November 5, 2005 Storm Observations from east-central Missouri and Edwardsville, Illinois

by John Farley

On a day when the wind dynamics were very good, but the instability turned out to be insufficient to break a strong cap during the daylight hours, I headed west on I-70 from Edwardsville around 3:00, hoping something might fire before sunset around or just west of Warrenton, MO. It didn't - initiation occurred farther west, just west of COU, and not until around sunset. Whatever show was going to occur with this was happening after dark, and I am not a night chaser - especially in hilly, often wooded terrain, with the storm evolving in the direction of becoming a squall line. I didn't even get any lightning during the chase, but that changed when the line moved through the STL area later that evening.

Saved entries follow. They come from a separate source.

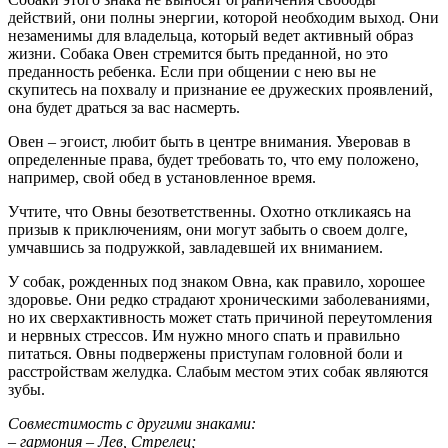
действий, они полны энергии, которой необходим выход. Они
незаменимы для владельца, который ведет активный образ
жизни. Собака Овен стремится быть преданной, но это
преданность ребенка. Если при общении с нею вы не
скупитесь на похвалу и признание ее дружеских проявлений,
она будет драться за вас насмерть.
Овен – эгоист, любит быть в центре внимания. Уверовав в
определенные права, будет требовать то, что ему положено,
например, свой обед в установленное время.
Учтите, что Овны безответственны. Охотно откликаясь на
призыв к приключениям, они могут забыть о своем долге,
умчавшись за подружкой, завладевшей их вниманием.
У собак, рожденных под знаком Овна, как правило, хорошее
здоровье. Они редко страдают хроническими заболеваниями,
но их сверхактивность может стать причиной переутомления
и нервных стрессов. Им нужно много спать и правильно
питаться. Овны подвержены приступам головной боли и
расстройствам желудка. Слабым местом этих собак являются
зубы.
Совместимость с другими знаками:
– гармония – Лев, Стрелец;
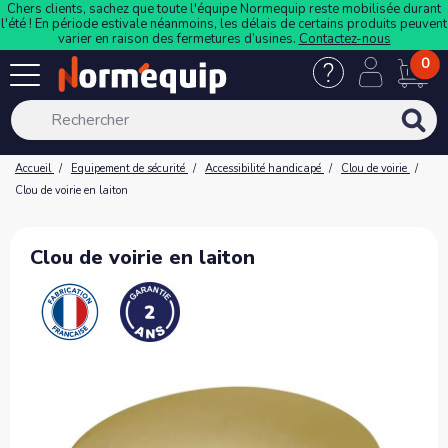
Chers clients, sachez que toute l'équipe Normequip reste mobilisée durant
l'été ! En période estivale néanmoins, les délais de certains produits peuvent
varier en raison des fermetures d’usines.
Contactez-nous
0
Accueil
Equipement de sécurité
Accessibilité handicapé
Clou de voirie
Clou de voirie en laiton
Clou de voirie en laiton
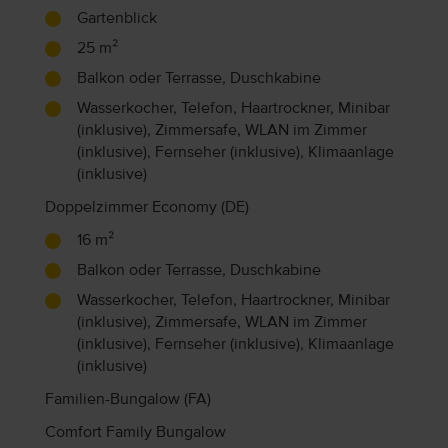
Gartenblick
25 m²
Balkon oder Terrasse, Duschkabine
Wasserkocher, Telefon, Haartrockner, Minibar
(inklusive), Zimmersafe, WLAN im Zimmer
(inklusive), Fernseher (inklusive), Klimaanlage
(inklusive)
Doppelzimmer Economy (DE)
16 m²
Balkon oder Terrasse, Duschkabine
Wasserkocher, Telefon, Haartrockner, Minibar
(inklusive), Zimmersafe, WLAN im Zimmer
(inklusive), Fernseher (inklusive), Klimaanlage
(inklusive)
Familien-Bungalow (FA)
Comfort Family Bungalow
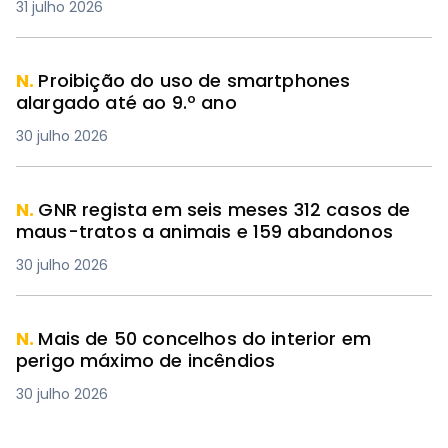
31 julho 2026
N.
Proibição do uso de smartphones
alargado até ao 9.º ano
30 julho 2026
N.
GNR regista em seis meses 312 casos de
maus-tratos a animais e 159 abandonos
30 julho 2026
N.
Mais de 50 concelhos do interior em
perigo máximo de incêndios
30 julho 2026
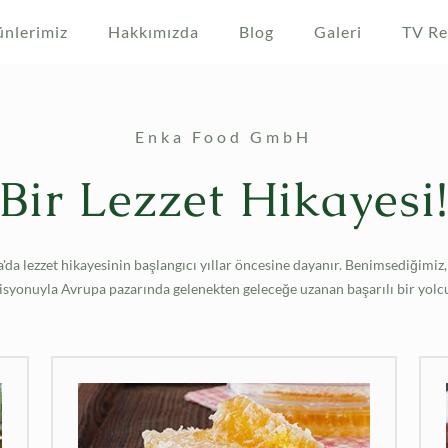
ünlerimiz
Hakkımızda
Blog
Galeri
TV Re
Enka Food GmbH
Bir Lezzet Hikayesi
a lezzet hikayesinin başlangıcı yıllar öncesine dayanır. Benimsediğimiz, 
syonuyla Avrupa pazarında gelenekten geleceğe uzanan başarılı bir yolcu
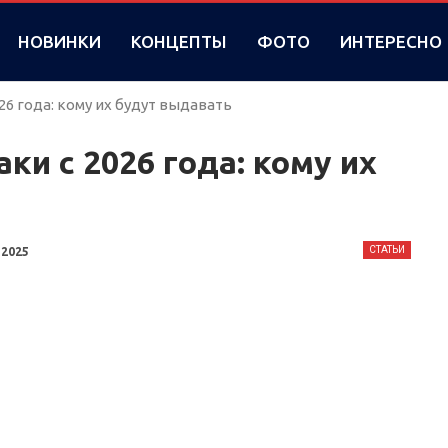
НОВИНКИ
КОНЦЕПТЫ
ФОТО
ИНТЕРЕСНО
6 года: кому их будут выдавать
ки с 2026 года: кому их
СТАТЬИ
 2025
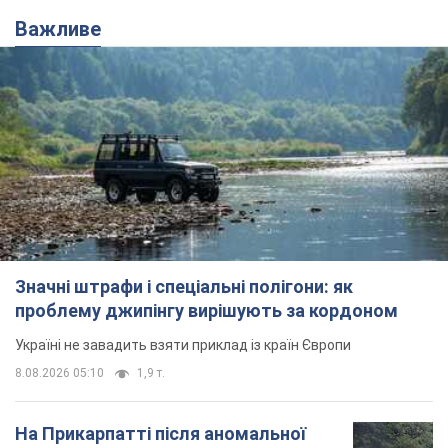
Важливе
Значні штрафи і спеціальні полігони: як
проблему джипінгу вирішують за кордоном
Україні не завадить взяти приклад із країн Європи
8.08.2026 05:10
1,9 т.
На Прикарпатті після аномальної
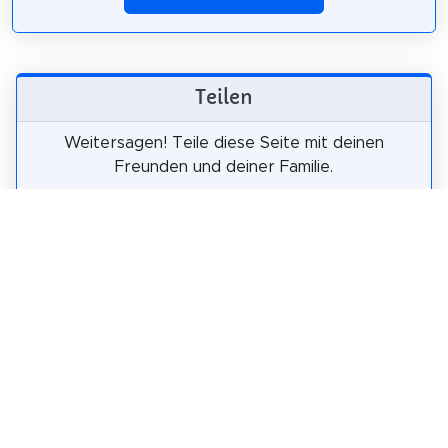
Teilen
Weitersagen! Teile diese Seite mit deinen
Freunden und deiner Familie.
tweet
teilen
pin it
teilen
teilen
mail
Wie wahrscheinlich ist es, dass du uns
weiterempfiehlst?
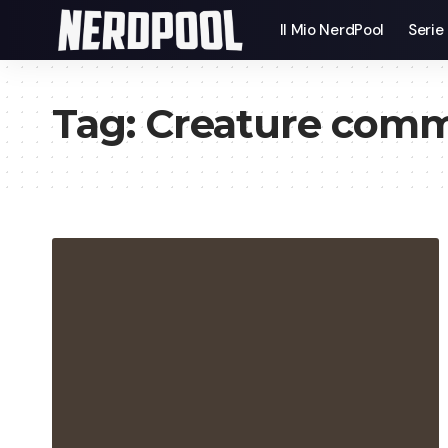
Il Mio NerdPool
Serie
Tag:
Creature com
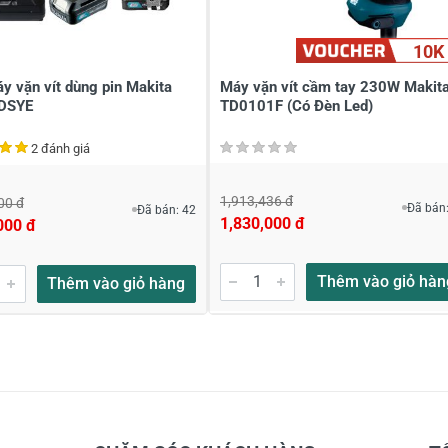
10K
y vặn vít dùng pin Makita
Máy vặn vít cầm tay 230W Makit
DSYE
TD0101F (Có Đèn Led)
2 đánh giá
1,913,436 đ
00 đ
Đã bán:
Đã bán: 42
1,830,000 đ
000 đ
Thêm vào giỏ hàn
Thêm vào giỏ hàng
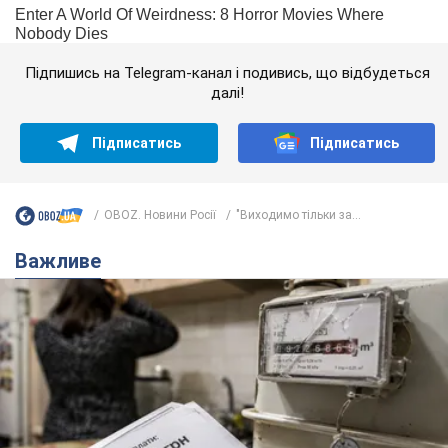
Підпишись на Telegram-канал і подивись, що відбудеться
далі!
Підписатись
Підписатись
OBOZ. Новини Росії
"Виходимо тільки за...
Важливе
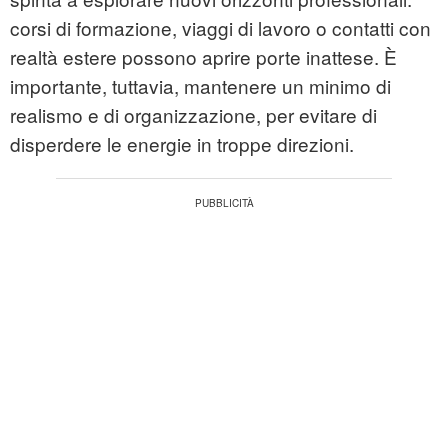
corsi di formazione, viaggi di lavoro o contatti con
realtà estere possono aprire porte inattese. È
importante, tuttavia, mantenere un minimo di
realismo e di organizzazione, per evitare di
disperdere le energie in troppe direzioni.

The storms reached the Edwardsville area a little before 10 p.m. Despite T-storm warnings (and some trigger-happy person activating the Edwardsville sirens), there was no severe wx when the storms came through Edwardsville, reaching their peak around 10:15 - just some small hail and about a half inch of rain. The wind did not gust to more than about 30 mph. I did get a couple nice lightning pics looking across Dunlap Lake between 9 and 10 p.m. as the storm moved in:


Lightning illuminates updrafts of the approaching storm.


CG and CC lightning, as the gust front approaches.

Although the storm was not severe in Edwardsville, there were reports of marginally severe hail in the Godfrey and Highland areas. Much later that night, the same line of storms produced the deadly tornado that hit the Evansville, IN area around 2:00 a.m.